Every decent size consulting firm (including boutiques) has their standard pitch deck which will read something like “hundreds (or thousands) of years of strategic sourcing support … ten (or twenty) plus years per sourcing consultant … average 10 – 15% savings across all categories … average 20 – 35% savings in these categories relevant to your vertical … etc.”. What’s important is how much experience the consultants who will be performing the work have in general, how much they have in the categories they will be sourcing, and what results they expect to get. Be sure to get resumes of the consultants who will actually be performing the work, and to reserve the right to reject changes in the roster if they are not available at the project start date. Otherwise, you might find that you’re baited with the grey-beard but on the day the project starts you end up with a clean-shaven MBA straight out of school. He might be the smartest MBA you’ll ever meet, but unless the grey-beard is also on the project imparting his wisdom, whether or not he succeeds may ultimately depend on his luck. (Given what some of these firms charge per day, you don’t want your success to come down to luck!)
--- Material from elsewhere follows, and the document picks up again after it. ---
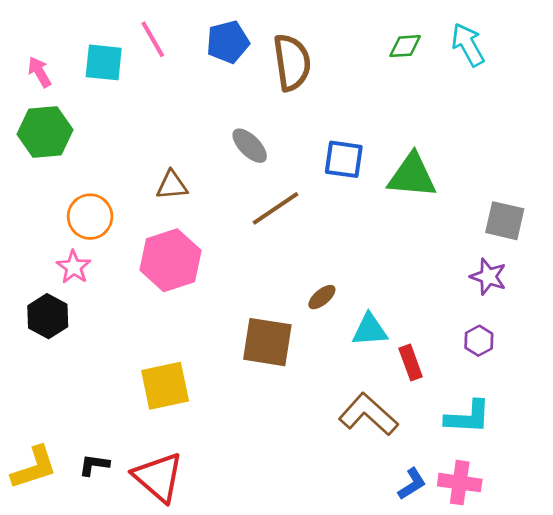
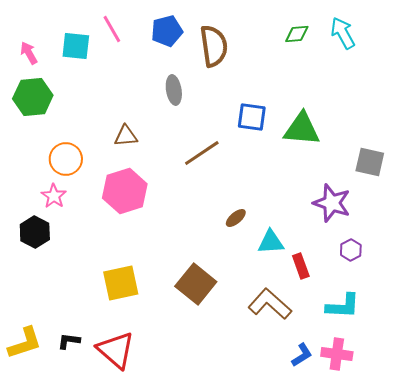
gray ellipse: (250, 146) -> (174, 90), moved, turned 36
purple star: (488, 277) -> (332, 203), moved, size x1.4
brown square: (267, 342) -> (196, 284), moved, turned 30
2. What implemented savings have they achieved? Which customers can you call to back this up?

A negotiated savings of 25% is just that – a negotiated savings. How much of the projected savings was the customer actually able to implement? If the customer was only able to implement 10%, then it’s really only a 10% savings. The firm you want is the one that tracks implemented savings and isn’t afraid to give you some customer references you can call to verify the numbers they give you.

3. How does their approach differ from everyone else’s? Does their answer set off the bullshit detector?

There’s a number of good answers here. The point of this question is to establish their credibility. The fact of the matter may be that their approach is the same approach used by the big guys, like AT Kearney or EDS, or the boutiques, like Denali and Archstone, and that’s ok. Most of the strategic sourcing approaches out there are similar, and, more-or-less, equally correct. What it usually boils down to when selecting between these firms is their experience, their ability to execute, and their willingness to work with you. Thus, it’s okay if they use the same approach, as long as they are willing to be up-front about it (and be able to explain why they think it is the right approach).

To be honest, you probably don’t want an answer that’s completely different from the answer everyone else is giving you. The standard approaches have been working quite well for a while now, and though I believe that constant innovation is critical to continued to success, when it comes to services, sometimes the best route is incremental improvement. After all, most organizations are resistant to change and if the approach is too radical, it could scare off some suppliers – and since you never know who the right suppliers are for you until you go through the process, this usually isn’t a good thing.

4. Do they use their own platform, a third party platform, or your platform? If they plan to use your platform, how do plan to do better than you did? If they plan to use a different platform, why is it more appropriate?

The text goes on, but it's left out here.